In the hyped-up world in which we live, it’s hard to believe that the “Easy does it” approach could ever work. We are attracted to extremes, certain that we have to punish ourselves in order to attain weight loss. The Writing Diet, with its emphasis on Clean Eating, seems too good to be true to us. But sometimes the easy answer is the right answer.

Ted was a high-powered lawyer whose sedentary lifestyle made him prone to overweight. An athlete in his youth, he now carried an extra forty pounds. We suggested that he write every morning for a start.

“It felt very Zen to me,” Ted says. “I didn’t really see what writing about my life could have to do with my weight, but I began writing and soon found I was addicted to it. I was astonished by all the worries and concerns that tumbled onto the page. After a few weeks of writing, I began to feel I was a better lawyer, more focused and clearheaded. I also noticed that I had stopped ‘grazing.’ I got rid of the party mix I kept in my desk drawer for a quick pick-me-up. Instead, I bought apples. At the end of a month my pants were looser. I stepped on a scale and I had lost nearly five pounds.”

As we raise our consciousness, we often lower our calories. Like Ted, we catch ourselves grazing on high-calorie foods. Catching on, we begin to eat differently. “Easy does it” is beginning to have its gentle way with us. At least, it will if we let it!

In the tabloids, it all happens so fast. Movie stars lose their post-baby weight in a matter of nanoseconds. They set out to be thinner, and presto! If you’re Jessica Simpson, you can lose thirteen pounds in two weeks.

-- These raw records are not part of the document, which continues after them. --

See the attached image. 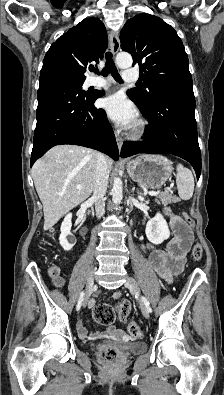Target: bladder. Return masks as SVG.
Segmentation results:
<instances>
[{
  "label": "bladder",
  "mask_w": 224,
  "mask_h": 395,
  "mask_svg": "<svg viewBox=\"0 0 224 395\" xmlns=\"http://www.w3.org/2000/svg\"><path fill=\"white\" fill-rule=\"evenodd\" d=\"M145 350H146V345L141 342H131L129 346L126 348V351L132 354L142 353Z\"/></svg>",
  "instance_id": "bladder-1"
}]
</instances>
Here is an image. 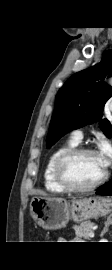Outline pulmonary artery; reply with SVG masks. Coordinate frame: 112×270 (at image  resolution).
<instances>
[{
	"label": "pulmonary artery",
	"mask_w": 112,
	"mask_h": 270,
	"mask_svg": "<svg viewBox=\"0 0 112 270\" xmlns=\"http://www.w3.org/2000/svg\"><path fill=\"white\" fill-rule=\"evenodd\" d=\"M82 138H83V134L80 130H74L72 132V139L76 141L77 143L81 142Z\"/></svg>",
	"instance_id": "pulmonary-artery-1"
}]
</instances>
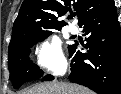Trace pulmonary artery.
<instances>
[{
    "label": "pulmonary artery",
    "mask_w": 121,
    "mask_h": 94,
    "mask_svg": "<svg viewBox=\"0 0 121 94\" xmlns=\"http://www.w3.org/2000/svg\"><path fill=\"white\" fill-rule=\"evenodd\" d=\"M69 31L72 33V34H77L78 33V27L74 24H70L69 25Z\"/></svg>",
    "instance_id": "1"
}]
</instances>
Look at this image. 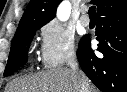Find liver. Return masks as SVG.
I'll list each match as a JSON object with an SVG mask.
<instances>
[{"mask_svg": "<svg viewBox=\"0 0 127 92\" xmlns=\"http://www.w3.org/2000/svg\"><path fill=\"white\" fill-rule=\"evenodd\" d=\"M82 80L86 81L88 92H98L83 72L68 68H55L16 78L7 85L5 92H80Z\"/></svg>", "mask_w": 127, "mask_h": 92, "instance_id": "6515ba94", "label": "liver"}]
</instances>
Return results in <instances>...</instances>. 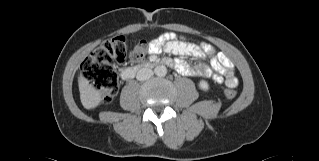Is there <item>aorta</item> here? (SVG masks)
Instances as JSON below:
<instances>
[{
    "mask_svg": "<svg viewBox=\"0 0 319 161\" xmlns=\"http://www.w3.org/2000/svg\"><path fill=\"white\" fill-rule=\"evenodd\" d=\"M154 73L159 77H164L167 74V68L164 65L157 66L154 69Z\"/></svg>",
    "mask_w": 319,
    "mask_h": 161,
    "instance_id": "1",
    "label": "aorta"
}]
</instances>
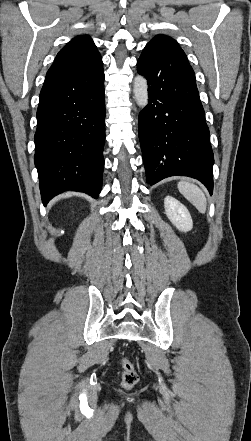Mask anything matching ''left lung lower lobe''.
Segmentation results:
<instances>
[{"mask_svg":"<svg viewBox=\"0 0 251 441\" xmlns=\"http://www.w3.org/2000/svg\"><path fill=\"white\" fill-rule=\"evenodd\" d=\"M137 71L148 82L149 103L139 114L147 183L188 176L201 181L212 194L214 157L209 129L187 57L146 46Z\"/></svg>","mask_w":251,"mask_h":441,"instance_id":"0a47b994","label":"left lung lower lobe"}]
</instances>
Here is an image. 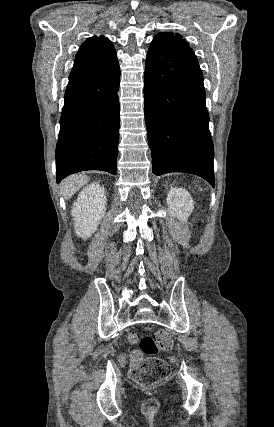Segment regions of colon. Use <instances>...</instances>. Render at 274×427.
Returning <instances> with one entry per match:
<instances>
[{
	"label": "colon",
	"mask_w": 274,
	"mask_h": 427,
	"mask_svg": "<svg viewBox=\"0 0 274 427\" xmlns=\"http://www.w3.org/2000/svg\"><path fill=\"white\" fill-rule=\"evenodd\" d=\"M132 343L139 342L131 354V380L141 386H152L166 381L171 376V367L163 359L157 357L162 351L172 347V338L169 333L157 330L152 335L138 338L130 336Z\"/></svg>",
	"instance_id": "5ec220e1"
}]
</instances>
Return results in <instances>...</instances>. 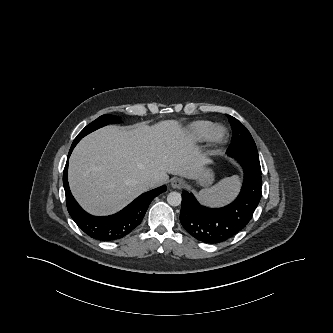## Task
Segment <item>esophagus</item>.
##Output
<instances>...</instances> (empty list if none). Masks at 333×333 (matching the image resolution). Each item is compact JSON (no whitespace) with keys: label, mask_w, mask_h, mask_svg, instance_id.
<instances>
[{"label":"esophagus","mask_w":333,"mask_h":333,"mask_svg":"<svg viewBox=\"0 0 333 333\" xmlns=\"http://www.w3.org/2000/svg\"><path fill=\"white\" fill-rule=\"evenodd\" d=\"M171 186L175 189H181L185 186V182L181 178H175L171 181Z\"/></svg>","instance_id":"34e87169"}]
</instances>
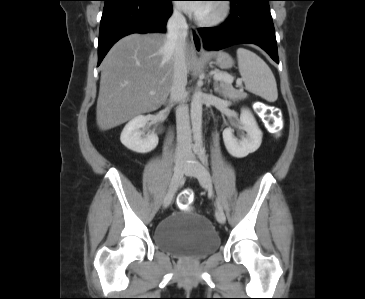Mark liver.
<instances>
[{"instance_id": "obj_1", "label": "liver", "mask_w": 365, "mask_h": 299, "mask_svg": "<svg viewBox=\"0 0 365 299\" xmlns=\"http://www.w3.org/2000/svg\"><path fill=\"white\" fill-rule=\"evenodd\" d=\"M185 60L191 70L194 51L188 43ZM173 69L174 48L167 36L132 34L118 41L101 64L96 108L99 128L109 130L160 108L169 96Z\"/></svg>"}]
</instances>
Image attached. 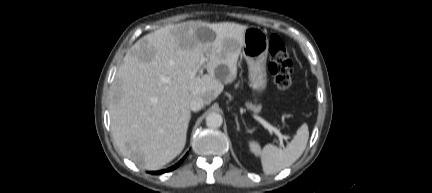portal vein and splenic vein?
<instances>
[{
    "label": "portal vein and splenic vein",
    "mask_w": 432,
    "mask_h": 193,
    "mask_svg": "<svg viewBox=\"0 0 432 193\" xmlns=\"http://www.w3.org/2000/svg\"><path fill=\"white\" fill-rule=\"evenodd\" d=\"M205 62V58L204 57H202L201 58V60H200V65L198 66V68H197V70H195L193 73H192V76H195L196 75V73L198 72V71H201V66H202V64ZM164 81L165 82H168V80L167 79H164ZM253 117L257 120V121H259L266 129H268V131L270 132V133H275L277 136H278V138H279V140H280V144H281V146L283 147L284 146V144H283V139H285V136L284 135H282L281 133H280V131L277 129V128H275L274 126H272L271 124H269L266 120H264L262 117H260V116H258V115H253Z\"/></svg>",
    "instance_id": "portal-vein-and-splenic-vein-1"
}]
</instances>
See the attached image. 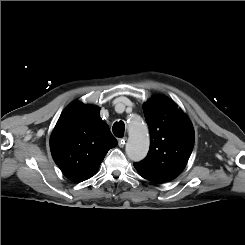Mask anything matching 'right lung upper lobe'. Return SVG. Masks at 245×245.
Listing matches in <instances>:
<instances>
[{"instance_id": "obj_1", "label": "right lung upper lobe", "mask_w": 245, "mask_h": 245, "mask_svg": "<svg viewBox=\"0 0 245 245\" xmlns=\"http://www.w3.org/2000/svg\"><path fill=\"white\" fill-rule=\"evenodd\" d=\"M99 108L73 102L60 115L50 138L52 157L70 180L92 177L106 153L117 145Z\"/></svg>"}]
</instances>
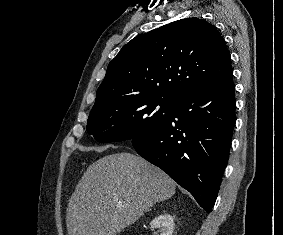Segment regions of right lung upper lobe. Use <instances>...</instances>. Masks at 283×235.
<instances>
[{
    "label": "right lung upper lobe",
    "instance_id": "obj_1",
    "mask_svg": "<svg viewBox=\"0 0 283 235\" xmlns=\"http://www.w3.org/2000/svg\"><path fill=\"white\" fill-rule=\"evenodd\" d=\"M231 74L230 52L217 28L181 19L124 45L108 65L94 106L135 97L174 99Z\"/></svg>",
    "mask_w": 283,
    "mask_h": 235
}]
</instances>
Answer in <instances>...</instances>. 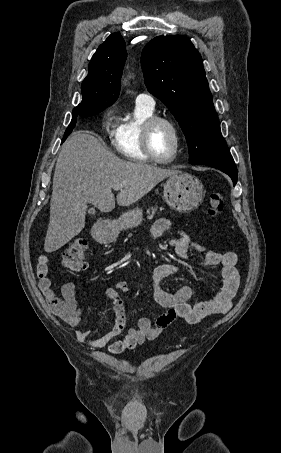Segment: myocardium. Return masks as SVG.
Returning <instances> with one entry per match:
<instances>
[{
	"label": "myocardium",
	"instance_id": "f54148a6",
	"mask_svg": "<svg viewBox=\"0 0 281 453\" xmlns=\"http://www.w3.org/2000/svg\"><path fill=\"white\" fill-rule=\"evenodd\" d=\"M160 125L166 126L174 137L173 152L169 158L162 159L157 156L153 146V138L157 128ZM181 142V134L177 126L170 119L155 116L147 120L143 127L142 143L145 154L153 161L160 164L172 163L178 155Z\"/></svg>",
	"mask_w": 281,
	"mask_h": 453
}]
</instances>
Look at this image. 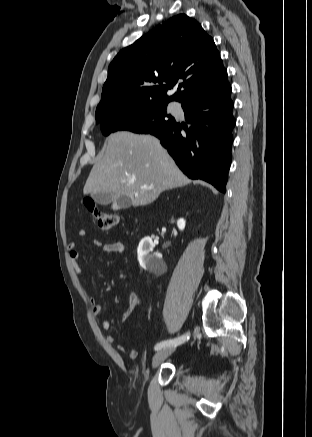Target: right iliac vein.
I'll return each mask as SVG.
<instances>
[{"label": "right iliac vein", "instance_id": "1", "mask_svg": "<svg viewBox=\"0 0 312 437\" xmlns=\"http://www.w3.org/2000/svg\"><path fill=\"white\" fill-rule=\"evenodd\" d=\"M175 348V346H168L158 351L153 357L152 367L156 368L157 366H159L160 363H162L168 356H170L175 351Z\"/></svg>", "mask_w": 312, "mask_h": 437}]
</instances>
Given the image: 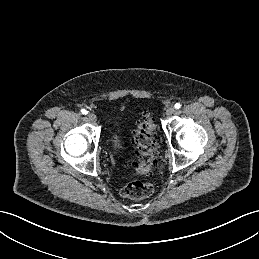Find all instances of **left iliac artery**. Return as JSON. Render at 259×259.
<instances>
[{"label":"left iliac artery","instance_id":"obj_1","mask_svg":"<svg viewBox=\"0 0 259 259\" xmlns=\"http://www.w3.org/2000/svg\"><path fill=\"white\" fill-rule=\"evenodd\" d=\"M174 107H175L176 109H179V108H181V104H180V103H176V104L174 105Z\"/></svg>","mask_w":259,"mask_h":259}]
</instances>
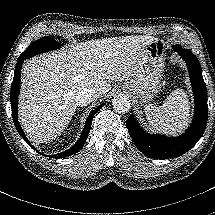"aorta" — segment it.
Returning <instances> with one entry per match:
<instances>
[{"instance_id":"762f6f07","label":"aorta","mask_w":215,"mask_h":215,"mask_svg":"<svg viewBox=\"0 0 215 215\" xmlns=\"http://www.w3.org/2000/svg\"><path fill=\"white\" fill-rule=\"evenodd\" d=\"M113 108L116 112L128 113L131 109V101L127 96L116 95L112 101Z\"/></svg>"}]
</instances>
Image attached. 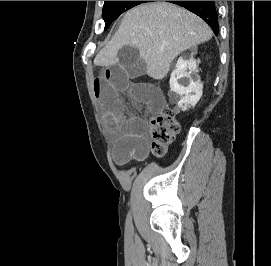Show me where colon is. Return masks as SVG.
I'll list each match as a JSON object with an SVG mask.
<instances>
[{
	"label": "colon",
	"mask_w": 271,
	"mask_h": 266,
	"mask_svg": "<svg viewBox=\"0 0 271 266\" xmlns=\"http://www.w3.org/2000/svg\"><path fill=\"white\" fill-rule=\"evenodd\" d=\"M179 132V124L174 111L165 106L151 121V149L157 156H163L166 148Z\"/></svg>",
	"instance_id": "obj_1"
}]
</instances>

That’s thirteen pounds—or, to give you an accurate visual—thirteen boxes of butter.

“I’d love to lose thirteen pounds,” says Jodi, “but I’d like to lose it instantly, just like Jessica Simpson.”

Fast weight loss is a dangerous illusion. Nutritionists unite in telling us that a slow and gradual loss is more apt to be permanent.

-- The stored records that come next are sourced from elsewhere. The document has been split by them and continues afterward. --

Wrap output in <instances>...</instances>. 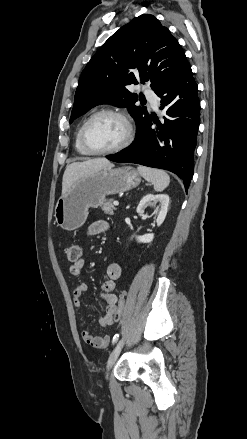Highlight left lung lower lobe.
I'll use <instances>...</instances> for the list:
<instances>
[{"mask_svg": "<svg viewBox=\"0 0 247 439\" xmlns=\"http://www.w3.org/2000/svg\"><path fill=\"white\" fill-rule=\"evenodd\" d=\"M198 86L187 60L158 91L164 121L152 116L136 129L135 141L107 159L119 163H137L169 170L177 174L188 189L193 177L194 149L197 143L200 103ZM153 122L156 128L152 129Z\"/></svg>", "mask_w": 247, "mask_h": 439, "instance_id": "obj_1", "label": "left lung lower lobe"}]
</instances>
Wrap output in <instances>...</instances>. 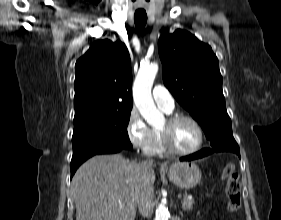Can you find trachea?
<instances>
[{
	"instance_id": "obj_1",
	"label": "trachea",
	"mask_w": 281,
	"mask_h": 220,
	"mask_svg": "<svg viewBox=\"0 0 281 220\" xmlns=\"http://www.w3.org/2000/svg\"><path fill=\"white\" fill-rule=\"evenodd\" d=\"M134 22H135L136 28L138 30L142 31L147 22L146 11L142 10V9L135 11Z\"/></svg>"
}]
</instances>
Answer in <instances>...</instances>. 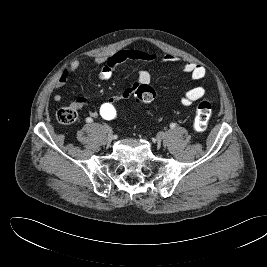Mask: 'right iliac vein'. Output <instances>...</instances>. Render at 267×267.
I'll list each match as a JSON object with an SVG mask.
<instances>
[{
    "label": "right iliac vein",
    "instance_id": "obj_1",
    "mask_svg": "<svg viewBox=\"0 0 267 267\" xmlns=\"http://www.w3.org/2000/svg\"><path fill=\"white\" fill-rule=\"evenodd\" d=\"M103 128H104V131L107 133V140L109 142H111L112 141V137H113L112 129L108 125H105Z\"/></svg>",
    "mask_w": 267,
    "mask_h": 267
}]
</instances>
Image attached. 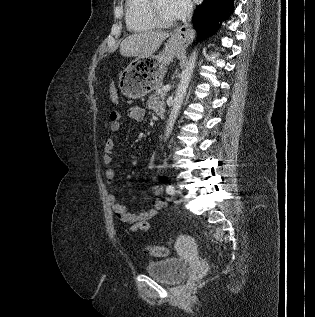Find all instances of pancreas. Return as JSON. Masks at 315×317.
I'll use <instances>...</instances> for the list:
<instances>
[{
	"instance_id": "1",
	"label": "pancreas",
	"mask_w": 315,
	"mask_h": 317,
	"mask_svg": "<svg viewBox=\"0 0 315 317\" xmlns=\"http://www.w3.org/2000/svg\"><path fill=\"white\" fill-rule=\"evenodd\" d=\"M166 96V92L163 91V86L159 85L158 87L155 88V91L153 92V94L151 95V99H164V97Z\"/></svg>"
}]
</instances>
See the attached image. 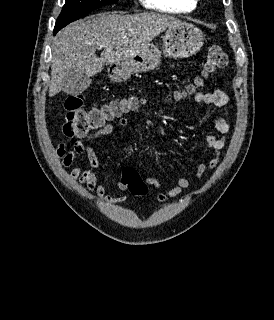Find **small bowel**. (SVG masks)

“I like to see my clients lose one to two pounds a week,” says Sara Ryba. “A slow and steady loss is more likely to be permanent.”


TASK

Picture Yourself Perfect

Collect ten magazines. Buy a large sheet of poster paper. Find yourself a comfortable work area where you can make a mess. Take a half hour and leaf through the magazines, selecting body images that match your own physical type once you are in shape. Pull twenty or so images and collage an idealized you. Some of us combined photos of ourselves with our ideal bodies. Many of us found that when we thought about it, we preferred a body type that was not as skinny as the tabloid norm. Like Tyra Banks, who proudly flaunts her curves at one hundred sixty-one pounds, we may exclaim, “I am still hot!”